_What needs to be done_
When duplicating the records beneath this instruction, omit every picture and keep all else exact.

——————————

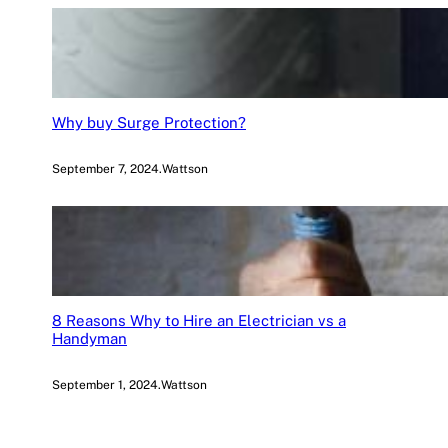
Why buy Surge Protection?
September 7, 2024
.
Wattson
8 Reasons Why to Hire an Electrician vs a
Handyman
September 1, 2024
.
Wattson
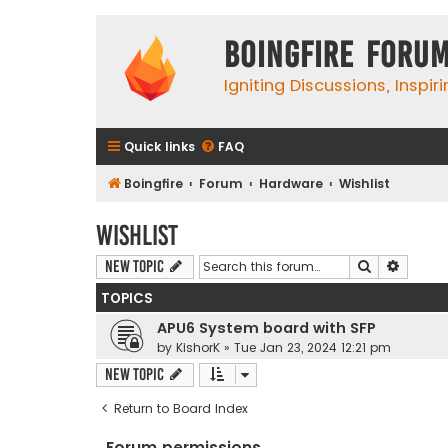
Boingfire Foru
Igniting Discussions, Inspir
Quick links
FAQ
Boingfire
Forum
Hardware
Wishlist
Wishlist
Search
Advanc
New Topic
TOPICS
APU6 System board with SFP
by
KishorK
»
Tue Jan 23, 2024 12:21 pm
New Topic
Return to Board Index
Forum permissions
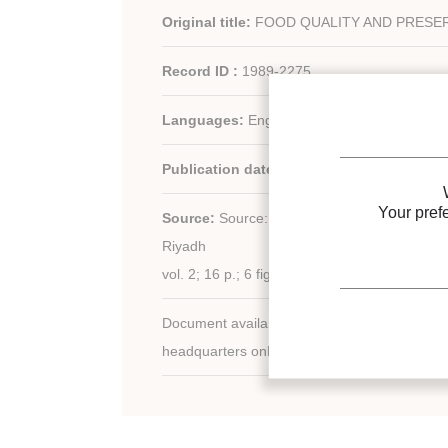
Original title:
FOOD QUALITY AND PRESER
Record ID :
1989-2275
Languages:
English
Publication date:
1989/02/26
Your pref
Source:
Source: Symp. Transp., Handl. Stor
Riyadh
vol. 2; 16 p.; 6 fig.; 5 tabl.
Document available for consultation in the libr
headquarters only.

——————————

_Answer space_
Why buy Surge Protection?
September 7, 2024
.
Wattson
8 Reasons Why to Hire an Electrician vs a
Handyman
September 1, 2024
.
Wattson
Boingfire Foru
Igniting Discussions, Inspir
Quick links
FAQ
Boingfire
Forum
Hardware
Wishlist
Wishlist
Search
Advanc
New Topic
TOPICS
APU6 System board with SFP
by
KishorK
»
Tue Jan 23, 2024 12:21 pm
New Topic
Return to Board Index
Forum permissions
Original title:
FOOD QUALITY AND PRESER
Record ID :
1989-2275
Languages:
English
Publication date:
1989/02/26
Your pref
Source:
Source: Symp. Transp., Handl. Stor
Riyadh
vol. 2; 16 p.; 6 fig.; 5 tabl.
Document available for consultation in the libr
headquarters only.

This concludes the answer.